# Nebenjob als Produkttester für namhafte Downhill-Produkte (O-Neal,IXS, FOX usw.) gesucht



## GravityGirlTrek (7. Februar 2015)

Hallo Zusammen,

ich bin total Bikebegeistert und suche auf Nebenjob-Basis eine Anstellung als Produktesterin für namhafte Downhill-Produkte egal ob Bekleidung oder Parts ( z.Bsp.: O-Neal, IXS, alpinestars, 661, FOX, RockShox usw.) Ich fahre seit mittlerweile 12 Jahren Mountainbike und seit ca. 2,5 Jahren sogar Freeride/Downhill.

Ich bin immer wenn es geht mit dem Bike unterwegs oder Schraube an meinen Bikes.

Kurz noch zu meiner Person.

Ich bin 26 jahre alt und habe eine Ausbildung als Kauffrau im Einzelhandel absolviert und erfolgreich abgeschlossen. 

Über eine baldige positive Nachricht würde ich mich sehr freuen.

Mit freundlichen Grüßen

GravityGirlTrek


----------



## moe 11 (7. Februar 2015)

Naja man kanns ja mal versuchen...


----------



## MTB-News.de




----------



## saturno (8. Februar 2015)

genau, alle firmen suche produkttester und zaheln jede menge kohle dafürund vor allem, schreibe ich dann die firmen direkt an und nicht über ein "forum".


----------



## OliRay (11. Februar 2015)

Vor allem is sie total Bikebegeistert, is sonst ja niemand hier

Gesendet von meinem B15 mit Tapatalk


----------



## User85319 (11. Februar 2015)

Hätte da eine 20cm "Teleskopstütze" im Angebot... bei Interesse PM


----------



## noocelo (11. Februar 2015)

ich befürchte, dass du dir "namhafte Downhill-Produkte egal ob Bekleidung oder Parts" weiterhin selbst kaufen musst.
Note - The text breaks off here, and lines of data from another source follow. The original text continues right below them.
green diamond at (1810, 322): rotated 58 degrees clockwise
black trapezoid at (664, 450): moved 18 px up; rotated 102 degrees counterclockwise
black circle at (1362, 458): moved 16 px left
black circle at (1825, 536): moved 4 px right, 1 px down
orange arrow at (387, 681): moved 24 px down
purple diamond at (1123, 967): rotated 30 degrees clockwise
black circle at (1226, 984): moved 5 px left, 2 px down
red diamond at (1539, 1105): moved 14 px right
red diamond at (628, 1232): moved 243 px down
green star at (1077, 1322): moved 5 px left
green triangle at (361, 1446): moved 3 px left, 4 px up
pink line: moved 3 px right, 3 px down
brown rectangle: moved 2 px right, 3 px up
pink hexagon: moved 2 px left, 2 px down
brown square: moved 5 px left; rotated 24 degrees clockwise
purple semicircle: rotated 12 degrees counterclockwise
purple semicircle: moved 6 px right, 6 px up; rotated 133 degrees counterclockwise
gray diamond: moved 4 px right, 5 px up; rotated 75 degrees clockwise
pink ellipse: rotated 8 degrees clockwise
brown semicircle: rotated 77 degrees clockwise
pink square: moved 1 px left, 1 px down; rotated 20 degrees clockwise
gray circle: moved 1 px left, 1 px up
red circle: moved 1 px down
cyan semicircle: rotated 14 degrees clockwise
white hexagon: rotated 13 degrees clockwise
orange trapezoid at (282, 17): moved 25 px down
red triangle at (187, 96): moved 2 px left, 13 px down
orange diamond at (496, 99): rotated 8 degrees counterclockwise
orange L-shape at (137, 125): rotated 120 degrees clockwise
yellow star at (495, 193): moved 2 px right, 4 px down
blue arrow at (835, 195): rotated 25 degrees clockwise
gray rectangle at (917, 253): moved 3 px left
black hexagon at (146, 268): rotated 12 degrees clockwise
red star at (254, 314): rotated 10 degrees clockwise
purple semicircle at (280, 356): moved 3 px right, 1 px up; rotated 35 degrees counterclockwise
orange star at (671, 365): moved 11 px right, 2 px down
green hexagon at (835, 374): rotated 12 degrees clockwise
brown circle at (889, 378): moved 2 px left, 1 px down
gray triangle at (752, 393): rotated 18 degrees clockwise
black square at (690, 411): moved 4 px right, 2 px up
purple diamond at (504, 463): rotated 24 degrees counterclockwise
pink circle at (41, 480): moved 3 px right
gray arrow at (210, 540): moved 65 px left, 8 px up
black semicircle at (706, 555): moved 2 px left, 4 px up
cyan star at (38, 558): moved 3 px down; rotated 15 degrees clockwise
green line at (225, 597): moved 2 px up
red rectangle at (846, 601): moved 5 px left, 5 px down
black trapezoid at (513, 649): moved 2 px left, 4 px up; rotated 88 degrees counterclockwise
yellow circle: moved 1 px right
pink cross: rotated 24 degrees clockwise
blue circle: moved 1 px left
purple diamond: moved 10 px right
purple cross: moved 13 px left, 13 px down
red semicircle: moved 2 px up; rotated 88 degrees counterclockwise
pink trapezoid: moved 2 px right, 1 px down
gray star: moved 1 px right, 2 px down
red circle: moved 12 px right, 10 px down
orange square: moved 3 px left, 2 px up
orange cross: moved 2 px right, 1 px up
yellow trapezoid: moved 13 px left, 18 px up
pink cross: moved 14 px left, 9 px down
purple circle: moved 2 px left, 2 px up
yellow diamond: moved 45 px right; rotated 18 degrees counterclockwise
aber die mischung aus forensprech und bewerbungsschreiben ("Hallo Zusammen, ich bin total Bikebegeistert (...) Über eine baldige positive Nachricht würde ich mich sehr freuen. Mit freundlichen Grüßen, GravityGirlTrek") ist sweet.




Metalfranke schrieb:


> Hätte da eine 20cm "Teleskopstütze" im Angebot... bei Interesse PM


nagelneu und unbenutzt, oder?  was zahlste denn für den test? wo ist denn @Delgado schon wieder, wenn man ihn braucht?!


----------



## User85319 (11. Februar 2015)

Gilt ohne Gebrauchsspuren auch als neu? Funktion jedenfalls einwandfrei.


----------



## Zaskar01 (11. Februar 2015)

Selektive Wahrnehmung, Frauen können doch nur so schlecht einparken,w eil sie Denken 20 cm seien soviel ==============


----------



## Deleted 173968 (11. Februar 2015)

GravityGirlTrek schrieb:


> ...
> GravityGirlTrek



Müssen die Gravity-Girls jetzt schon "betteln"? 
Dachte, ich kenn das bei denen anders...


----------



## User85319 (11. Februar 2015)

Manchmal muss man dem Hersteller einfach vertrauen.


----------



## mikefize (11. Februar 2015)

Euer Sexismus kotzt mich an.


----------



## MTB-News.de




----------



## Deleted 173968 (11. Februar 2015)

mikefize schrieb:


> Euer Sexismus kotzt mich an.



Erklär' mal!


----------



## User85319 (11. Februar 2015)




----------



## mikefize (11. Februar 2015)

Robert-Ammersee schrieb:


> Müssen die Gravity-Girls jetzt schon "betteln"?
> Dachte, ich kenn das bei denen anders...


Du warst nicht gemeint...

@Metalfranke: Ja, ist alles ach so lustig.


----------



## User85319 (11. Februar 2015)

Ja Papa. Keine Angst, der Genderbeauftragte ist informiert.


----------



## Deleted 173968 (11. Februar 2015)

mikefize schrieb:


> Du warst nicht gemeint...
> 
> @Metalfranke: Ja, ist alles ach so lustig.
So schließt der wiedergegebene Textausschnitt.